Sept 3 Hoorn NL Huis Verloren



This night we played in a 16th century town hall building that was built on an angle so that water would not run down and rot or otherwise destroy the walls. It looks freaky this way, but hey, it lasted this long. We were also told, to our amazement that this very building housed an exporting office for cattle, and there were these two mega famous cattle herders named "Jan" and "Cees" (pro. "kase"), that apparently were the first inspiration for that fond namesake used for and by Americans; "Yankees".
I hereby rest my Cees .
Our friends Jan and Henk (see Spiijkerboor entry) and their wives were also at this show, and it should be noted at this point that Casey made an inspired tour podcast featuring Henk and Casey DJing some fave tunes. It's available on our webpage, www.elliottbrood.com .

Sept 2 Antwerp BE Trix w/ Black Diamond Heavies


John Wesley and Van as the "Black Diamond Heavies", Antwerpen Sept 2.

When we met "Black Diamond Heavies" and discovered it was a keyboard/drum duo I was expecting kind of a dance thing. or at least a few techno/dance tricks. Bottom line was that these guys are a dynamic blues duo that rock forth with full intensity. Even more a surprise that the drummer Van is also Bonnie Prince Billie's live drummer (I was blown away by BPB at Pickathon just a month ago in Portland OR). In this situation though, Van is a bombastic and energetic player, fully supporting keyboardist John Wesley and his sweat soaked blues rock. JW is a contender for THE most rocking keyboard player around. His distorted Fender Rhodes sound is much like an overdriven guitar, and he handles a really full bass sound on some Korg thing on his left hand.
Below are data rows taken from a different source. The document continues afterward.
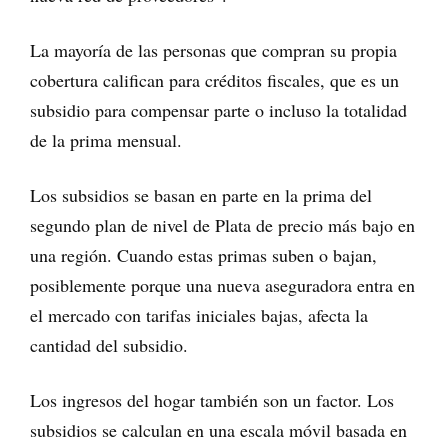
La mayoría de las personas que compran su propia
cobertura califican para créditos fiscales, que es un
subsidio para compensar parte o incluso la totalidad
de la prima mensual.
Los subsidios se basan en parte en la prima del
segundo plan de nivel de Plata de precio más bajo en
una región. Cuando estas primas suben o bajan,
posiblemente porque una nueva aseguradora entra en
el mercado con tarifas iniciales bajas, afecta la
cantidad del subsidio.
Los ingresos del hogar también son un factor. Los
subsidios se calculan en una escala móvil basada en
Incredible, and no need for additional bandmates with this duo.

Bonnie "Prince" Billy blowing my mind at Pickathon 2010 (Portland OR)

Friday, September 17, 2010

Hamburg Aug 30, 31


On Monday a club called Astra Stube, we packed roughly 80 people or so into the tiny little room, with the help of "Mi and My Bubba", a tidy female trio hailing from Scandanavia who play minimalistic ballads of love, lost and found. Dinner and breakfast coffees were also included in a nearby bar.
We were also kind of blessed to have Hamburg for our one day off in the tour the following day. As a bonus, the promoter offered us an extra night for free at the artist's apartment, which is more or less a dormitory room with bunk beds. As a band guy I have slept in bunks before. Convenience and economy win quickly over the alternatives, despite the inadequate feelings one can get when confronted with a bunkbed. I always think there will be pee on the mattress somehow, which is totally unfounded. In fact in this apartment there is full washer/dryer and plenty of fresh sheets around. Otherwise though, the vibe is very "indie band": rock posters abound, and even a bit of graffiti on the bunks.
Speaking of graffiti, there is tons in this neighborhood (near St. Pauli station), as if it were every German's right of passage. As it turns out we are in a city block that features a prominent abandoned theatre that has been transformed into a squatters' haven. Apparently owned by some socialist pacifist who never had the wherewithal to remove squatters, it stands as a landmark and centrepiece to the neighborhood (even though there are nice restaurants all around). Twice a year they are said to have an anarchist fest that requires a G20 style police presence to quell. Otherwise, the community exists quite peacefully. Another example of a neighborhood is the abondoned block across the street which serves as one half - free [arking lot (yay!), and one half - sand filled outdoor homemade "bar" that is called "Central Park". Not the Central Park I am accustomed to (nor anyonelse it seems.. I only ever saw one patron sitting alone on one of the lawnchairs in the sand).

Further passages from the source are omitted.